• [Exercise details]: Return all of the entries below, word for word. Omit each picture.

Data extracted from a collection
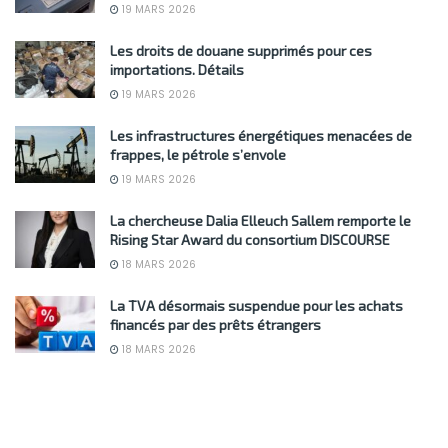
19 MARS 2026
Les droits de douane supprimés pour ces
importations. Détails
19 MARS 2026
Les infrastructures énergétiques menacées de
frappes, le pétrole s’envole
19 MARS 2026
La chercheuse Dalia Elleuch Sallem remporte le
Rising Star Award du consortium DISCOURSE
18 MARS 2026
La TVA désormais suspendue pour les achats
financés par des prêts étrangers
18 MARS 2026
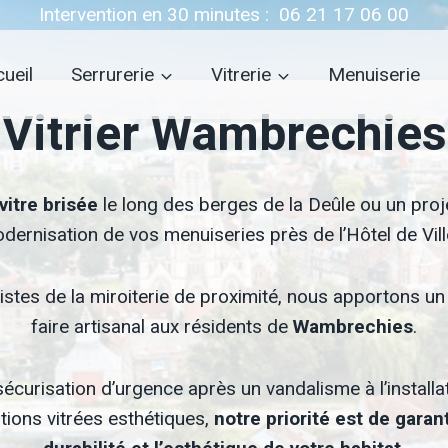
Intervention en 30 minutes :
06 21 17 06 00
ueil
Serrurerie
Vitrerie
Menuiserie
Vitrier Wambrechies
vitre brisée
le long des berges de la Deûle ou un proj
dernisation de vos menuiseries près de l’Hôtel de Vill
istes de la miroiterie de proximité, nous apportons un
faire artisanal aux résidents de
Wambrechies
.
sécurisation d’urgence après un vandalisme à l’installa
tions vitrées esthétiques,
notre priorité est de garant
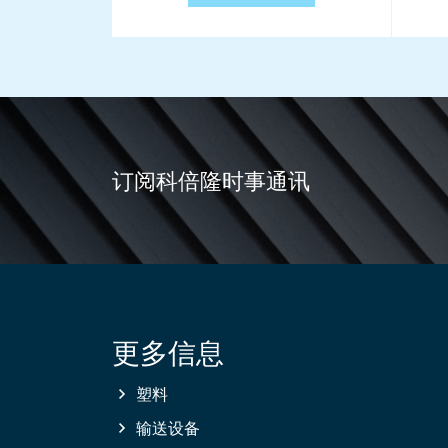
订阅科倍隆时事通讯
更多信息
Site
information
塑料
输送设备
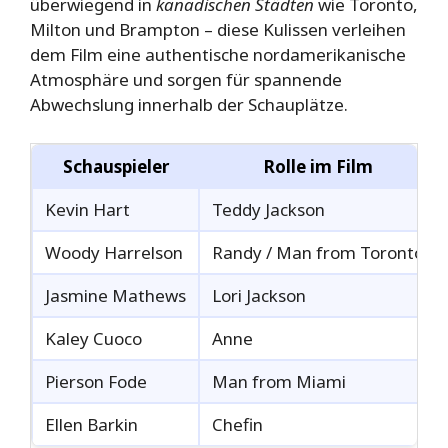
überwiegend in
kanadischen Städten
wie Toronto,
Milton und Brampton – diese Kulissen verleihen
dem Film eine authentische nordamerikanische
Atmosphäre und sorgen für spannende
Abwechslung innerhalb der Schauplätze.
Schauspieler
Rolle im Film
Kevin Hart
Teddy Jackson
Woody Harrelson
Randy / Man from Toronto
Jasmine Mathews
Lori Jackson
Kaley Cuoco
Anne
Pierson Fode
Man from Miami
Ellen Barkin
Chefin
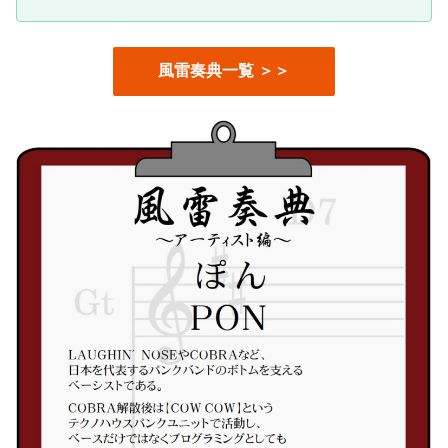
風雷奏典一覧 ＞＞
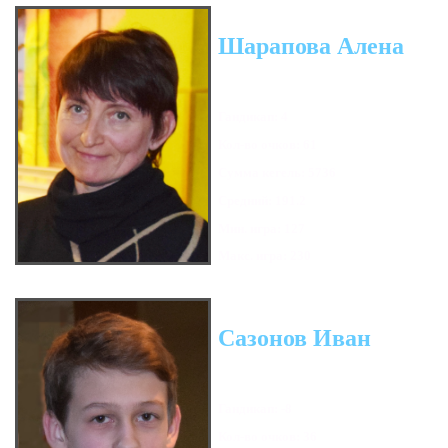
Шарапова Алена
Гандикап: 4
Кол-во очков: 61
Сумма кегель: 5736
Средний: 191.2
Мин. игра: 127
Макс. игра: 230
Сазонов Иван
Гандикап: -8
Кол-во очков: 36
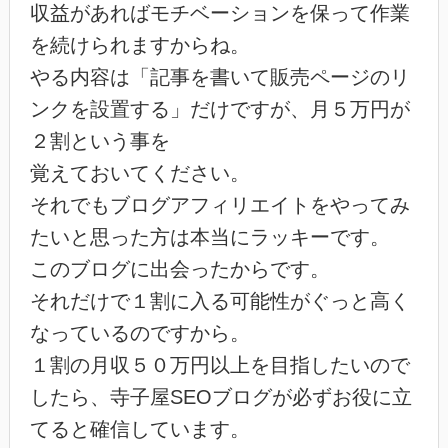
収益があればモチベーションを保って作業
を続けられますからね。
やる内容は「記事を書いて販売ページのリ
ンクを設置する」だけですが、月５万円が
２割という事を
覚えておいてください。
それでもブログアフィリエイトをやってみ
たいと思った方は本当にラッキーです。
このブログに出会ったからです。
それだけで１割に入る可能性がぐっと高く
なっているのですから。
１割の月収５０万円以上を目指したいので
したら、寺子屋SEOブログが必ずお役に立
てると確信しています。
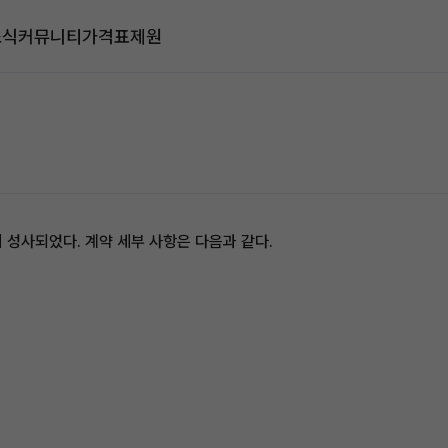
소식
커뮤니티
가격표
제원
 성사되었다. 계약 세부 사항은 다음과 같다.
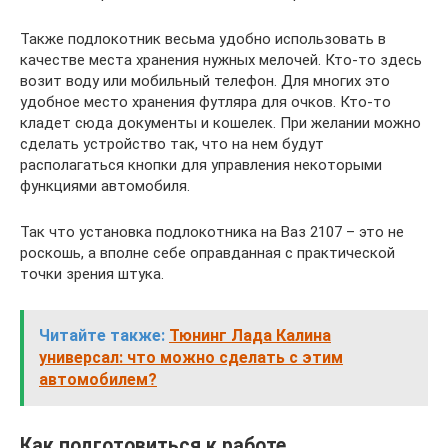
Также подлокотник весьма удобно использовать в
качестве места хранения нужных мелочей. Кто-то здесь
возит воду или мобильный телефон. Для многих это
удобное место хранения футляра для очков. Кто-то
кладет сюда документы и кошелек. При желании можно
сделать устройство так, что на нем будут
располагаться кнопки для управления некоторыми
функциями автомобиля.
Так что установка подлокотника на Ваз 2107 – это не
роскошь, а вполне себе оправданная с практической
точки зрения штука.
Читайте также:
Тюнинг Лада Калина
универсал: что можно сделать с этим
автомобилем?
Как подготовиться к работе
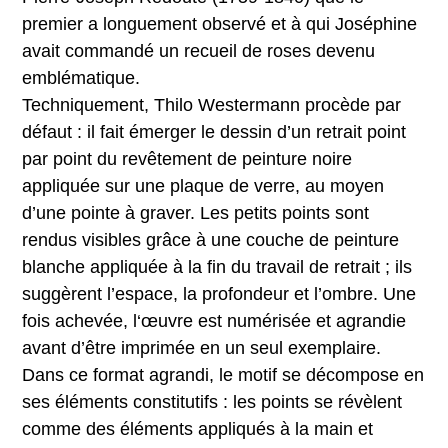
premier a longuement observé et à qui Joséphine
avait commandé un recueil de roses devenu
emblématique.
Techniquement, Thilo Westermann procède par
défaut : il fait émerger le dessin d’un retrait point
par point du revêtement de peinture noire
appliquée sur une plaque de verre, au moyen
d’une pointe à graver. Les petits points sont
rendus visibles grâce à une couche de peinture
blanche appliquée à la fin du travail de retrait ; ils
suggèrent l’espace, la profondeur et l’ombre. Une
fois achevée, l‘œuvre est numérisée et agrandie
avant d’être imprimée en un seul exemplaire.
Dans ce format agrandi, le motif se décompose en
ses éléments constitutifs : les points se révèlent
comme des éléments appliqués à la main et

• [Exercise answer]:
19 MARS 2026
Les droits de douane supprimés pour ces
importations. Détails
19 MARS 2026
Les infrastructures énergétiques menacées de
frappes, le pétrole s’envole
19 MARS 2026
La chercheuse Dalia Elleuch Sallem remporte le
Rising Star Award du consortium DISCOURSE
18 MARS 2026
La TVA désormais suspendue pour les achats
financés par des prêts étrangers
18 MARS 2026
Intervention en 30 minutes :
06 21 17 06 00
ueil
Serrurerie
Vitrerie
Menuiserie
Vitrier Wambrechies
vitre brisée
le long des berges de la Deûle ou un proj
dernisation de vos menuiseries près de l’Hôtel de Vill
istes de la miroiterie de proximité, nous apportons un
faire artisanal aux résidents de
Wambrechies
.
sécurisation d’urgence après un vandalisme à l’installa
tions vitrées esthétiques,
notre priorité est de garant
订阅科倍隆时事通讯
更多信息
Site
information
塑料
输送设备
überwiegend in
kanadischen Städten
wie Toronto,
Milton und Brampton – diese Kulissen verleihen
dem Film eine authentische nordamerikanische
Atmosphäre und sorgen für spannende
Abwechslung innerhalb der Schauplätze.
Schauspieler
Rolle im Film
Kevin Hart
Teddy Jackson
Woody Harrelson
Randy / Man from Toronto
Jasmine Mathews
Lori Jackson
Kaley Cuoco
Anne
Pierson Fode
Man from Miami
Ellen Barkin
Chefin
風雷奏典一覧 ＞＞
Шарапова Алена
Гандикап: 4
Кол-во очков: 61
Сумма кегель: 5736
Средний: 191.2
Мин. игра: 127
Макс. игра: 230
Сазонов Иван
Гандикап: -8
Кол-во очков: 36
収益があればモチベーションを保って作業
を続けられますからね。
やる内容は「記事を書いて販売ページのリ
ンクを設置する」だけですが、月５万円が
２割という事を
覚えておいてください。
それでもブログアフィリエイトをやってみ
たいと思った方は本当にラッキーです。
このブログに出会ったからです。
それだけで１割に入る可能性がぐっと高く
なっているのですから。
１割の月収５０万円以上を目指したいので
したら、寺子屋SEOブログが必ずお役に立
てると確信しています。
소식
커뮤니티
가격표
제원
 성사되었다. 계약 세부 사항은 다음과 같다.
Также подлокотник весьма удобно использовать в
качестве места хранения нужных мелочей. Кто-то здесь
возит воду или мобильный телефон. Для многих это
удобное место хранения футляра для очков. Кто-то
кладет сюда документы и кошелек. При желании можно
сделать устройство так, что на нем будут
располагаться кнопки для управления некоторыми
функциями автомобиля.
Так что установка подлокотника на Ваз 2107 – это не
роскошь, а вполне себе оправданная с практической
точки зрения штука.
Читайте также:
Тюнинг Лада Калина
универсал: что можно сделать с этим
автомобилем?
Как подготовиться к работе
premier a longuement observé et à qui Joséphine
avait commandé un recueil de roses devenu
emblématique.
Techniquement, Thilo Westermann procède par
défaut : il fait émerger le dessin d’un retrait point
par point du revêtement de peinture noire
appliquée sur une plaque de verre, au moyen
d’une pointe à graver. Les petits points sont
rendus visibles grâce à une couche de peinture
blanche appliquée à la fin du travail de retrait ; ils
suggèrent l’espace, la profondeur et l’ombre. Une
fois achevée, l‘œuvre est numérisée et agrandie
avant d’être imprimée en un seul exemplaire.
Dans ce format agrandi, le motif se décompose en
ses éléments constitutifs : les points se révèlent
comme des éléments appliqués à la main et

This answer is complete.